Task instructions:
Without including any images, repeat the data exactly.
____ The records
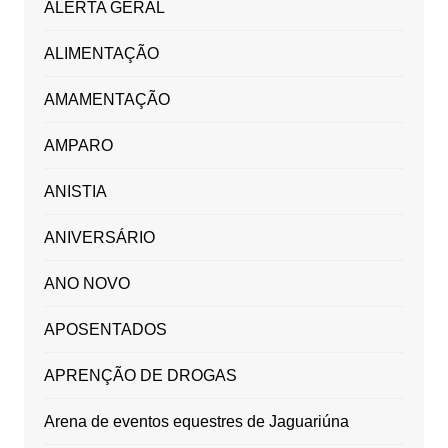
ALERTA GERAL
ALIMENTAÇÃO
AMAMENTAÇÃO
AMPARO
ANISTIA
ANIVERSÁRIO
ANO NOVO
APOSENTADOS
APRENÇÃO DE DROGAS
Arena de eventos equestres de Jaguariúna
________
Task response:
ALERTA GERAL
ALIMENTAÇÃO
AMAMENTAÇÃO
AMPARO
ANISTIA
ANIVERSÁRIO
ANO NOVO
APOSENTADOS
APRENÇÃO DE DROGAS
Arena de eventos equestres de Jaguariúna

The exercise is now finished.